Overwatch runs beautifully. Its options are highly customisable, and I'm yet to experience any frame rate drops playing on Ultra settings, on a 1920x1200 monitor with a GTX 970. As for online performance, the only lag I've experienced was isolated to a few hours on a single evening – probably more the fault of my sluggish home connection than Blizzard's servers. And despite some predictable post-release downtime, servers have remained steady across launch week. It's nice to have a new multiplayer game perform so reliably.
If there's a notable omission, it's the lack of ranked matchmaking – planned for a late June release. Other team-based shooters get away with the lack of a ranked mode through use of a server browser. In that setting, it's easy to track down like minded communities with their own tracking and sense of competition. Twelve players per match is likely too few to support a browser system, and so the current absence of a ranked system is more keenly felt. Overwatch does at least do a good job of making its action feel immediate and important, even when it's not. A ranked system can only help to increase the stakes.
Currently, matchmaking can feel a bit wonky at times. Select a quickplay match and you're placed into a queue to be matched with a group that the underlying maths has judged to be your equals.

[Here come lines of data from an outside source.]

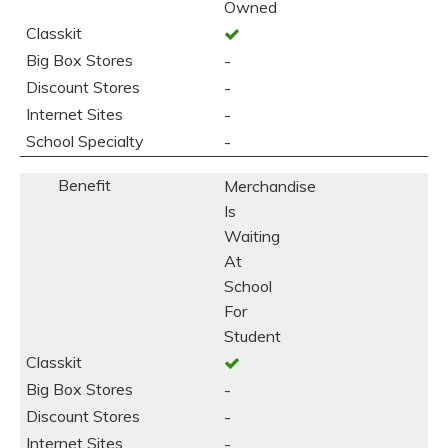
Owned
-
-
-
-
Merchandise
Is
Waiting
At
School
For
Student
-
-
-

That doesn't always feel like it's the case – although it's a hard thing to judge in an online game. Maybe that player who ran endlessly into a stream of Bastion turret fire was dealing with a cat on their keyboard. It happens.
In most games, frustration and annoyance are solid indicators that something isn't working. Here, they're part and parcel of competition. If I'm annoyed, someone else is having a good time. If I'm elated, someone else is raging. That can be difficult to put a score to, because it removes emotion as the guiding light of a subjective process. Here's what I can say for certain: Overwatch is a great, occasionally fantastic shooter, and filled with fresh, clever design decisions.
As good as it is, there are some rough patches to be found underneath Blizzard's peerless polish. For that reason, Team Fortress 2 remains my favourite class-based shooter. Its characters feel more intricately woven, with a wider range of utility. Overwatch, however, comes in a pretty close second, and with the benefit of not carrying years of experimental baggage. It's microtransactions are better, too, thanks to them being purely cosmetic. Of course, that's likely in part to the fact the game isn't free to begin with.
Crucially, though, unless Blizzard do something drastically wrong, Overwatch is only going to get better. It'll need new maps eventually, preferably before the current 12 get stale, and there are plenty of tweaks and alterations that it could benefit from. Whatever happens in the future, what Overwatch offers right now is an excellent start.